■ **INSTRUCTIONS TO FOLLOW**
Each entry below should be returned exactly as is, with the pictures removed.
** DATA TO USE follows **
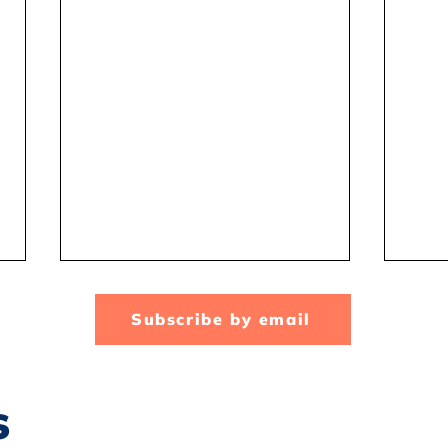
Subscribe by email
s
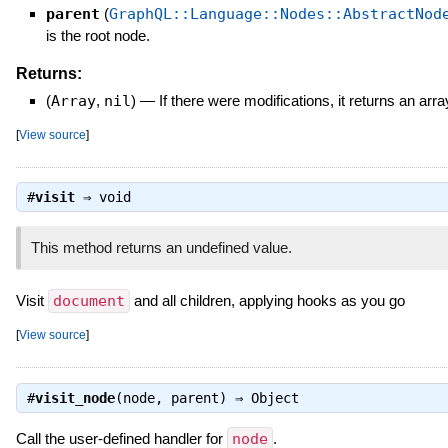
parent
(
GraphQL::Language::Nodes::AbstractNod
is the root node.
Returns:
(
Array
,
nil
)
—
If there were modifications, it returns an arr
[
View source
]
#
visit
⇒
void
This method returns an undefined value.
Visit
document
and all children, applying hooks as you go
[
View source
]
#
visit_node
(node, parent) ⇒
Object
Call the user-defined handler for
node
.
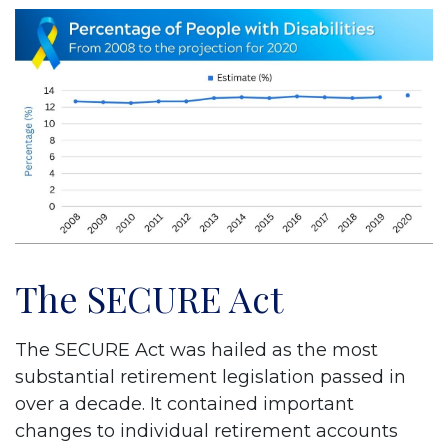
The SECURE Act
The SECURE Act was hailed as the most
substantial retirement legislation passed in
over a decade. It contained important
changes to individual retirement accounts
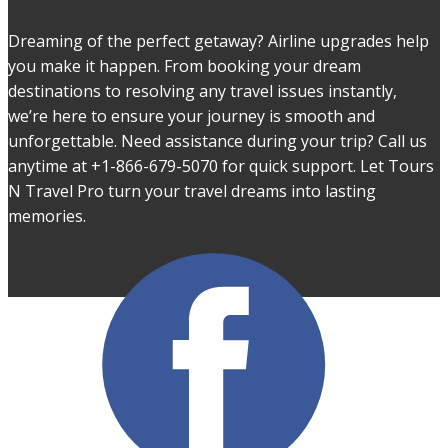
Dreaming of the perfect getaway? Airline upgrades help
you make it happen. From booking your dream
destinations to resolving any travel issues instantly,
we’re here to ensure your journey is smooth and
unforgettable. Need assistance during your trip? Call us
anytime at +1-866-679-5070 for quick support. Let Tours
N Travel Pro turn your travel dreams into lasting
memories.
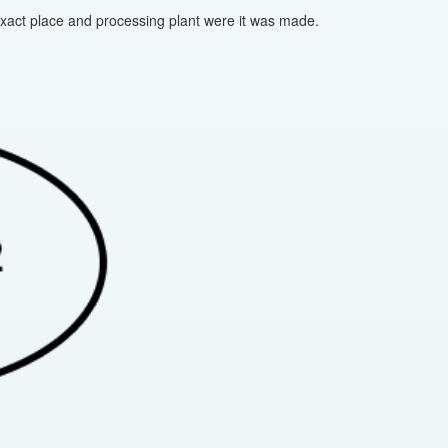
 exact place and processing plant were it was made.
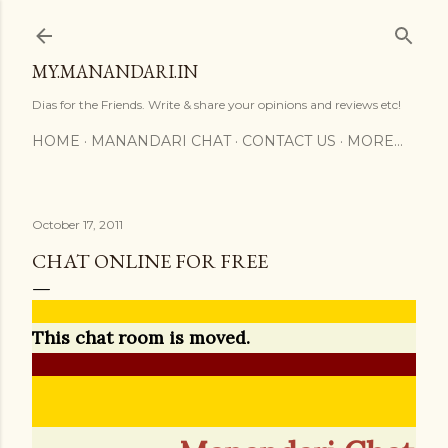
Skip to main content
MY.MANANDARI.IN
Dias for the Friends. Write & share your opinions and reviews etc!
HOME
MANANDARI CHAT
CONTACT US
MORE…
October 17, 2011
CHAT ONLINE FOR FREE
This chat room is moved.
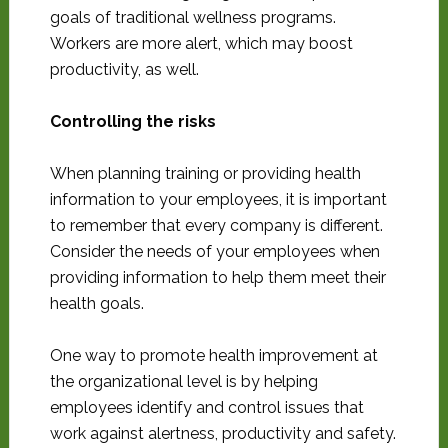
goals of traditional wellness programs.
Workers are more alert, which may boost
productivity, as well.
Controlling the risks
When planning training or providing health
information to your employees, it is important
to remember that every company is different.
Consider the needs of your employees when
providing information to help them meet their
health goals.
One way to promote health improvement at
the organizational level is by helping
employees identify and control issues that
work against alertness, productivity and safety.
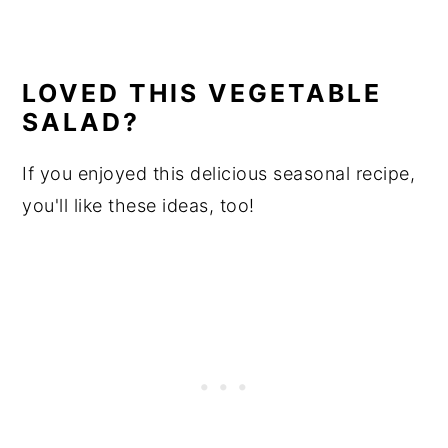
LOVED THIS VEGETABLE
SALAD?
If you enjoyed this delicious seasonal recipe,
you'll like these ideas, too!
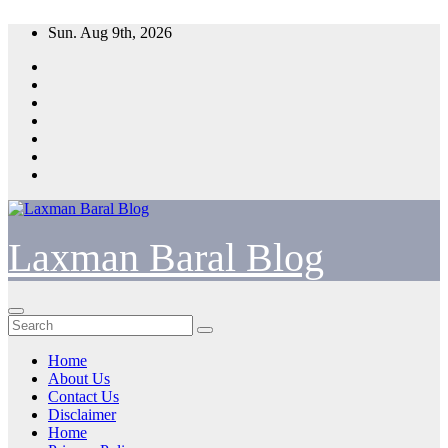
Skip
Sun. Aug 9th, 2026
to
content
Laxman Baral Blog
Home
About Us
Contact Us
Disclaimer
Home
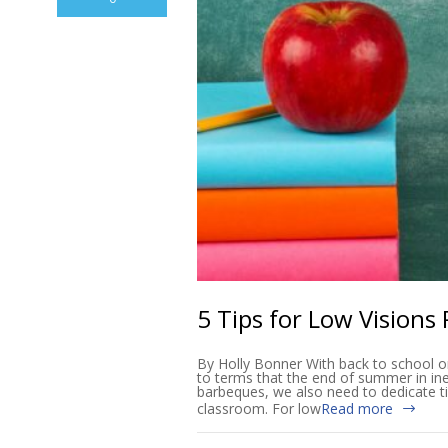
5 Tips for Low Visions
By Holly Bonner With back to school o
to terms that the end of summer in in
barbeques, we also need to dedicate ti
classroom. For low
Read more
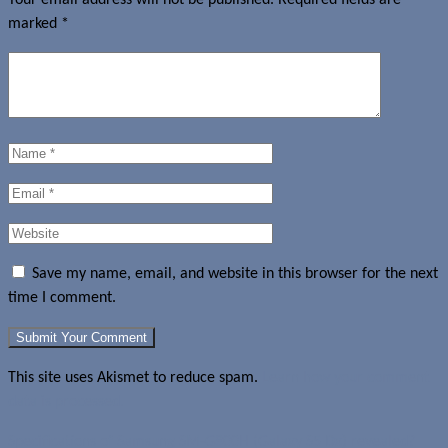
marked
*
Save my name, email, and website in this browser for the next
time I comment.
This site uses Akismet to reduce spam.
Learn how your comment
data is processed.
Specifications of Samsung SM-G800H (Galaxy S5 Dx) revealed?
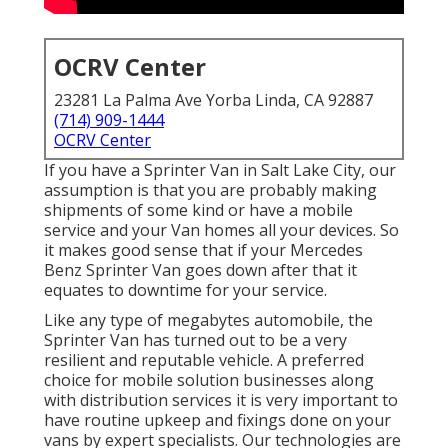
OCRV Center
23281 La Palma Ave Yorba Linda, CA 92887
(714) 909-1444
OCRV Center
If you have a Sprinter Van in Salt Lake City, our
assumption is that you are probably making
shipments of some kind or have a mobile
service and your Van homes all your devices. So
it makes good sense that if your Mercedes
Benz Sprinter Van goes down after that it
equates to downtime for your service.
Like any type of megabytes automobile, the
Sprinter Van has turned out to be a very
resilient and reputable vehicle. A preferred
choice for mobile solution businesses along
with distribution services it is very important to
have routine upkeep and fixings done on your
vans by expert specialists. Our technologies are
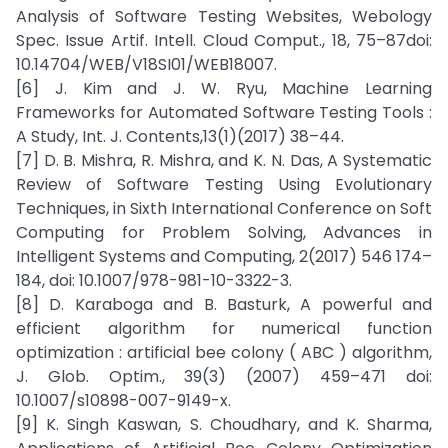
Analysis of Software Testing Websites, Webology
Spec. Issue Artif. Intell. Cloud Comput., 18, 75–87doi:
10.14704/WEB/V18SI01/WEB18007.
[6] J. Kim and J. W. Ryu, Machine Learning
Frameworks for Automated Software Testing Tools :
A Study, Int. J. Contents,13(1)(2017) 38–44.
[7] D. B. Mishra, R. Mishra, and K. N. Das, A Systematic
Review of Software Testing Using Evolutionary
Techniques, in Sixth International Conference on Soft
Computing for Problem Solving, Advances in
Intelligent Systems and Computing, 2(2017) 546 174–
184, doi: 10.1007/978-981-10-3322-3.
[8] D. Karaboga and B. Basturk, A powerful and
efficient algorithm for numerical function
optimization : artificial bee colony ( ABC ) algorithm,
J. Glob. Optim., 39(3) (2007) 459–471 doi:
10.1007/s10898-007-9149-x.
[9] K. Singh Kaswan, S. Choudhary, and K. Sharma,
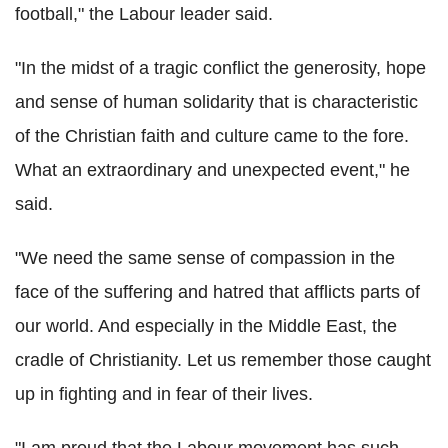
football," the Labour leader said.
"In the midst of a tragic conflict the generosity, hope
and sense of human solidarity that is characteristic
of the Christian faith and culture came to the fore.
What an extraordinary and unexpected event," he
said.
"We need the same sense of compassion in the
face of the suffering and hatred that afflicts parts of
our world. And especially in the Middle East, the
cradle of Christianity. Let us remember those caught
up in fighting and in fear of their lives.
"I am proud that the Labour movement has such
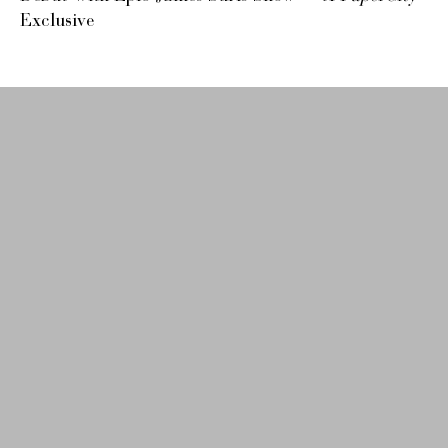
Exclusive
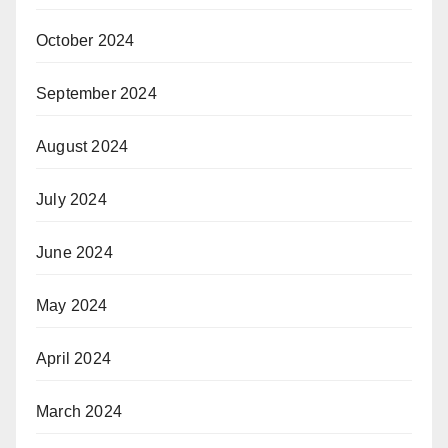
October 2024
September 2024
August 2024
July 2024
June 2024
May 2024
April 2024
March 2024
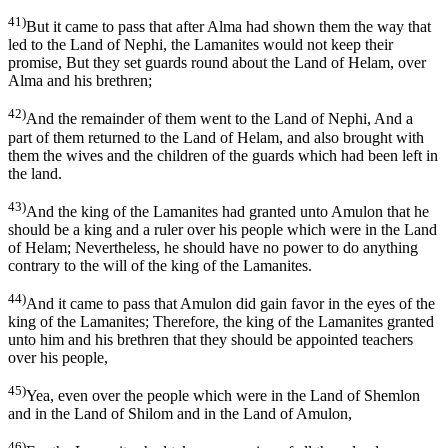
41)
But it came to pass that after Alma had shown them the way that
led to the Land of Nephi, the Lamanites would not keep their
promise, But they set guards round about the Land of Helam, over
Alma and his brethren;
42)
And the remainder of them went to the Land of Nephi, And a
part of them returned to the Land of Helam, and also brought with
them the wives and the children of the guards which had been left in
the land.
43)
And the king of the Lamanites had granted unto Amulon that he
should be a king and a ruler over his people which were in the Land
of Helam; Nevertheless, he should have no power to do anything
contrary to the will of the king of the Lamanites.
44)
And it came to pass that Amulon did gain favor in the eyes of the
king of the Lamanites; Therefore, the king of the Lamanites granted
unto him and his brethren that they should be appointed teachers
over his people,
45)
Yea, even over the people which were in the Land of Shemlon
and in the Land of Shilom and in the Land of Amulon,
46)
** End of DATA TO USE **
■ **SOLUTION BELOW**
Subscribe by email
s
parent
(
GraphQL::Language::Nodes::AbstractNod
is the root node.
Returns:
(
Array
,
nil
)
—
If there were modifications, it returns an arr
[
View source
]
#
visit
⇒
void
This method returns an undefined value.
Visit
document
and all children, applying hooks as you go
[
View source
]
#
visit_node
(node, parent) ⇒
Object
Call the user-defined handler for
node
.
The SECURE Act
The SECURE Act was hailed as the most
substantial retirement legislation passed in
over a decade. It contained important
changes to individual retirement accounts
Dreaming of the perfect getaway? Airline upgrades help
you make it happen. From booking your dream
destinations to resolving any travel issues instantly,
we’re here to ensure your journey is smooth and
unforgettable. Need assistance during your trip? Call us
anytime at +1-866-679-5070 for quick support. Let Tours
N Travel Pro turn your travel dreams into lasting
memories.
 exact place and processing plant were it was made.
Skip to main content
MY.MANANDARI.IN
Dias for the Friends. Write & share your opinions and reviews etc!
HOME
MANANDARI CHAT
CONTACT US
MORE…
October 17, 2011
CHAT ONLINE FOR FREE
This chat room is moved.
goals of traditional wellness programs.
Workers are more alert, which may boost
productivity, as well.
Controlling the risks
When planning training or providing health
information to your employees, it is important
to remember that every company is different.
Consider the needs of your employees when
providing information to help them meet their
health goals.
One way to promote health improvement at
the organizational level is by helping
employees identify and control issues that
work against alertness, productivity and safety.
LOVED THIS VEGETABLE
SALAD?
If you enjoyed this delicious seasonal recipe,
you'll like these ideas, too!
Skip
Sun. Aug 9th, 2026
to
content
Laxman Baral Blog
Home
About Us
Contact Us
Disclaimer
Home
5 Tips for Low Visions
By Holly Bonner With back to school o
to terms that the end of summer in in
barbeques, we also need to dedicate ti
classroom. For low
Read more
marked
*
Save my name, email, and website in this browser for the next
time I comment.
This site uses Akismet to reduce spam.
Learn how your comment
data is processed.
Specifications of Samsung SM-G800H (Galaxy S5 Dx) revealed?
OCRV Center
23281 La Palma Ave Yorba Linda, CA 92887
(714) 909-1444
OCRV Center
If you have a Sprinter Van in Salt Lake City, our
assumption is that you are probably making
shipments of some kind or have a mobile
service and your Van homes all your devices. So
it makes good sense that if your Mercedes
Benz Sprinter Van goes down after that it
equates to downtime for your service.
Like any type of megabytes automobile, the
Sprinter Van has turned out to be a very
resilient and reputable vehicle. A preferred
choice for mobile solution businesses along
with distribution services it is very important to
have routine upkeep and fixings done on your
vans by expert specialists. Our technologies are
Analysis of Software Testing Websites, Webology
Spec. Issue Artif. Intell. Cloud Comput., 18, 75–87doi:
10.14704/WEB/V18SI01/WEB18007.
[6] J. Kim and J. W. Ryu, Machine Learning
Frameworks for Automated Software Testing Tools :
A Study, Int. J. Contents,13(1)(2017) 38–44.
[7] D. B. Mishra, R. Mishra, and K. N. Das, A Systematic
Review of Software Testing Using Evolutionary
Techniques, in Sixth International Conference on Soft
Computing for Problem Solving, Advances in
Intelligent Systems and Computing, 2(2017) 546 174–
184, doi: 10.1007/978-981-10-3322-3.
[8] D. Karaboga and B. Basturk, A powerful and
efficient algorithm for numerical function
optimization : artificial bee colony ( ABC ) algorithm,
J. Glob. Optim., 39(3) (2007) 459–471 doi:
10.1007/s10898-007-9149-x.
[9] K. Singh Kaswan, S. Choudhary, and K. Sharma,
football," the Labour leader said.
"In the midst of a tragic conflict the generosity, hope
and sense of human solidarity that is characteristic
of the Christian faith and culture came to the fore.
What an extraordinary and unexpected event," he
said.
"We need the same sense of compassion in the
face of the suffering and hatred that afflicts parts of
our world. And especially in the Middle East, the
cradle of Christianity. Let us remember those caught
up in fighting and in fear of their lives.
"I am proud that the Labour movement has such
Exclusive
October 2024
September 2024
August 2024
July 2024
June 2024
May 2024
April 2024
March 2024
41)
But it came to pass that after Alma had shown them the way that
led to the Land of Nephi, the Lamanites would not keep their
promise, But they set guards round about the Land of Helam, over
Alma and his brethren;
42)
And the remainder of them went to the Land of Nephi, And a
part of them returned to the Land of Helam, and also brought with
them the wives and the children of the guards which had been left in
the land.
43)
And the king of the Lamanites had granted unto Amulon that he
should be a king and a ruler over his people which were in the Land
of Helam; Nevertheless, he should have no power to do anything
contrary to the will of the king of the Lamanites.
44)
And it came to pass that Amulon did gain favor in the eyes of the
king of the Lamanites; Therefore, the king of the Lamanites granted
unto him and his brethren that they should be appointed teachers
over his people,
45)
Yea, even over the people which were in the Land of Shemlon
and in the Land of Shilom and in the Land of Amulon,
46)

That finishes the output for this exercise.